I’ve been fascinated by the work of 20th Century Dutch artist M. C. Escher since I first encountered it in college. His impossible constructions and transformation tilings in particular drew my eye and brain as I tried to figure out how he was able to create them. Somewhere along the way I picked up this book but have only now, years later, gotten around to reading it.
The essays at the front include one by Escher himself, but the first one, by museum curator J. L. Locher is the most enlightening. It describes how the artist used mathematical principles (without getting deep into the math itself) to structure many of his works, and how he used ambiguous shades of gray to smoothly turn a floor into a wall or a ceiling in a work like “Relativity” or create the closed loop staircase in “Ascending and Descending.”

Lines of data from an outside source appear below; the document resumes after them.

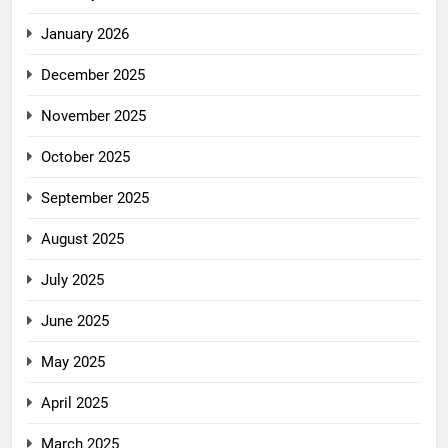
January 2026
December 2025
November 2025
October 2025
September 2025
August 2025
July 2025
June 2025
May 2025
April 2025
March 2025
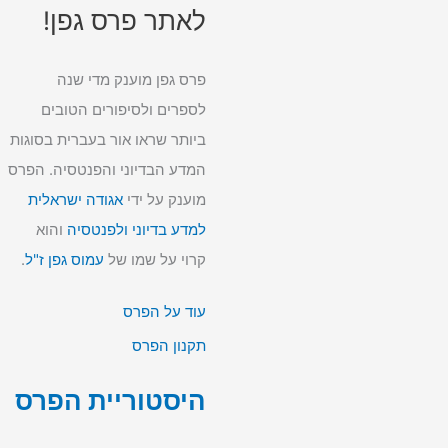
לאתר פרס גפן!
פרס גפן מוענק מדי שנה
לספרים ולסיפורים הטובים
ביותר שראו אור בעברית בסוגות
המדע הבדיוני והפנטסיה. הפרס
מוענק על ידי
אגודה ישראלית
למדע בדיוני ולפנטסיה
והוא
קרוי על שמו של
עמוס גפן ז"ל
.
עוד על הפרס
תקנון הפרס
היסטוריית הפרס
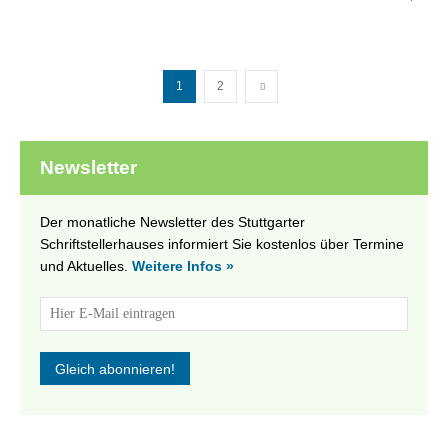
1
2
Newsletter
Der monatliche Newsletter des Stuttgarter
Schriftstellerhauses informiert Sie kostenlos über Termine
und Aktuelles.
Weitere Infos »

If the book falls short anywhere, it’s in the limited attention it gives to Escher’s work in color. Many of his tilings, where he experimented with ways to divide up a flat surface with interlocking figures, were done in watercolor, for example. The book, however, shows only eight works in color, perhaps for cost reasons.
And while the book reproduces over 250 of his prints, a quick tour through the Escher Foundation web site’s gallery reveals many more.
The thing about Escher’s art in the latter half of his career is that while it’s mind-bending in so many ways, it’s still approachable. Viewers don’t need seven degrees in art appreciation to be enthralled by the work. While revealing how he did what he did, The World of M. C. Escher only increases that enchantment. Highly recommended.